第72話「ハッキング」

「ん、ん……? タケルもう着いたのか」

「着いたのかじゃないよ、もうみんな『試練の白塔』の攻略を始めてる、そろそろ起きてくれ」


 幌馬車の中で、毛布に包まって眠っていたオラクルちゃんを起こしに行った。

 大きな枕を抱えて、物憂げに眼をこすっていてまだ眠たそうだが、もう午後だぞ。


 昨日、夜遅くまでウチの奴隷少女たちと騒いでいて、寝不足らしい。

 ずっと地下暮らしだったオラクルにとっては、何を見ても珍しいんだろうからしょうがないけど、はしゃぎ過ぎだ。


「んー、タケルもうちょっと眠いんじゃ」

「もう起きろよ」


 オラクルが抱きついてきて、そのまま毛布に俺を引きこもうとするので、さっと押しのける。

 抱きついてくるのを、振り払う、ええい!


「おはようのキスをしてくれたら、起きるのじゃ」

「調子に乗るな、お前が来てくれないと、攻略が始まらないんだよ。
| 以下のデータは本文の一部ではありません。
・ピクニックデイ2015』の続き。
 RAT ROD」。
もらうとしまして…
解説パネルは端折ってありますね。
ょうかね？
あとちゃんと服を着ろ」


 俺が目指すのは速攻、百階建ての白塔をスピーディーに攻略するには、たとえ五千人の冒険者が居ても心もとない。

 さらなるチート、ダンジョンマスターのオラクルの力が必要になる。


 ダンジョンを攻略する側のプロフェッショナルに加えて、ダンジョンを製造する側のプロフェッショナルの力を使えば、さらに攻略スピードは増すはず。


「ほれ、着せてくれなのじゃ」

「やれやれ……」


 下着姿のオラクルが手を上げて、俺に服を着せろとせがむ、どこまで甘えるのか。

 チッ、しかたないか……。


 今回はオラクルには働いてもらわなきゃならない、気分良く動いてもらえるように、サービスしておく。
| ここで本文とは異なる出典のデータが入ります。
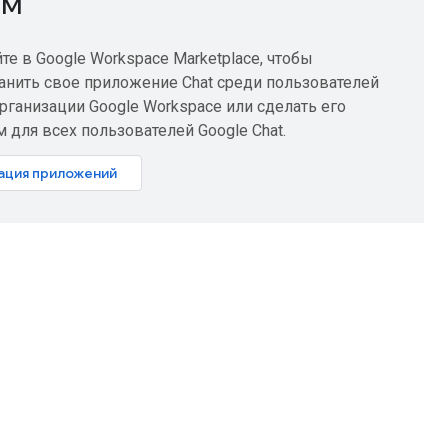
ом
те в Google Workspace Marketplace, чтобы
анить свое приложение Chat среди пользователей
рганизации Google Workspace или сделать его
 для всех пользователей Google Chat.
ация приложений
 ちゃんと、例の覇王的なデカイ肩当のついた衣装を持ってきたのだ。


「うむ、ダンジョンマスターオラクル、爆誕じゃな」

「爆誕って……まあいい。生まれ変わった気持ちで、よろしく頼むよ」


 俺は、幌馬車を出るとオラクルちゃんを連れて、まず『試練の白塔』の入り口に降り立つ。

 五千人の冒険者が、入り口を出たり入ったりしている。モンスターの死体を運んだり解体したり、飯を作ったりとみんな忙しそうだ。


「オラクル、何か分かるか。ダンジョンの専門家として」

「うむ、腹が減ったのう」


 俺は、調理場から急いで脂の乗ったオーク肉の一番いい部位を持ってきて、オラクルの口にせっせと放り込む。

 よく噛んで食べろ、おかわりもいいぞ、だからさっさと仕事してくれ。


「んむ、まあ、んぐ……ゴクン。この白塔に、守護者ガーディアンってあるじゃろ、これがそれじゃな」


 肉を食って満足したオラクルちゃんは、入り口にある大理石で出来た身の丈三メートルはある、アーサマの巨大な女神像をポンポンと台座を叩く。


「えっ、これが先生の言っていた強力なガーディアンなのか」


 動き出すと聞いて、アーサマ像が手に持っている聖なる杖が、鈍器に見えてきた。

 道理で女神にしては、不気味な顔立ちをしてると思ったら、仁王像的なゴーレムだったのか。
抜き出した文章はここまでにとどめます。